When Apple does something, particularly hardware, it usually does it incredibly well. Jobs set the bar high, which makes the next big thing more crucial than it ever was. So Tim Cook will not get a pass. In fact, if he fails to break meaningful ground with whatever's new and next, don't be shocked if he finds himself out of a job.
Question as much as you like. I do. But laugh and second-guess something tangible from Apple at your own peril. Don't do what Microsoft CEO Steve Ballmer did prior to the iPhone launch and giggle at the notion of an expensive smartphone.
You'll be as wrong as the folks who thought iPod was nothing but a Sony Walkman knockoff, iPad a toy that could never outsell PCs and iPad mini a relatively cheap piece of plastic about to enter a space dominated by Google's Android and Amazon.com's Kindle.
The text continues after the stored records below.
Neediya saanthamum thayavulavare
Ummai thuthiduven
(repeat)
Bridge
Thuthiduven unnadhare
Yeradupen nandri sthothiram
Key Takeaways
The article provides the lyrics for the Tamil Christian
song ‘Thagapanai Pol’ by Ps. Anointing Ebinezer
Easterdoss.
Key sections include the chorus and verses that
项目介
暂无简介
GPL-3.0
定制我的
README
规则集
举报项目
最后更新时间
I question whether or not Apple can continue to come up with ideas and implement them as well as Steve Jobs did, but, when I see a plan taking shape, I'm not dumb enough to scoff at it.
If Tim Cook took a pass at center ice from Steve Jobs and is set to unveil a $2,000 television set that will redefine what a freaking television set is, let's hammer it.
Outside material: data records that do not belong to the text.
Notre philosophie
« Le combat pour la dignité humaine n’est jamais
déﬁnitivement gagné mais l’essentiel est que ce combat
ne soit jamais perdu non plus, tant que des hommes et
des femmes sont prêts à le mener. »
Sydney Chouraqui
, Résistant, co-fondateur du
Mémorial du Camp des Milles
There's plenty to worry about -- apologies, bad software/services and cheesy evolution such as rumored size and color changes for iPhones and iPads -- but if Apple ends up saying, We're entering a space that's new for us, but, at the same time, intimately connected with the devices we have released before this one, there's little chance it will fail.
This is the Apple way. Awesome user experience, brilliant design and quality hardware. But, even more than that, it's one product flowing naturally from the one that came before. That's exactly what iPad did from iPhone and iPhone from iPod. And they hooked almost flawlessly into MacBook and Apple's sticky ecosystem. An ecosystem fueled by the halo effect created by the company's world-changing devices.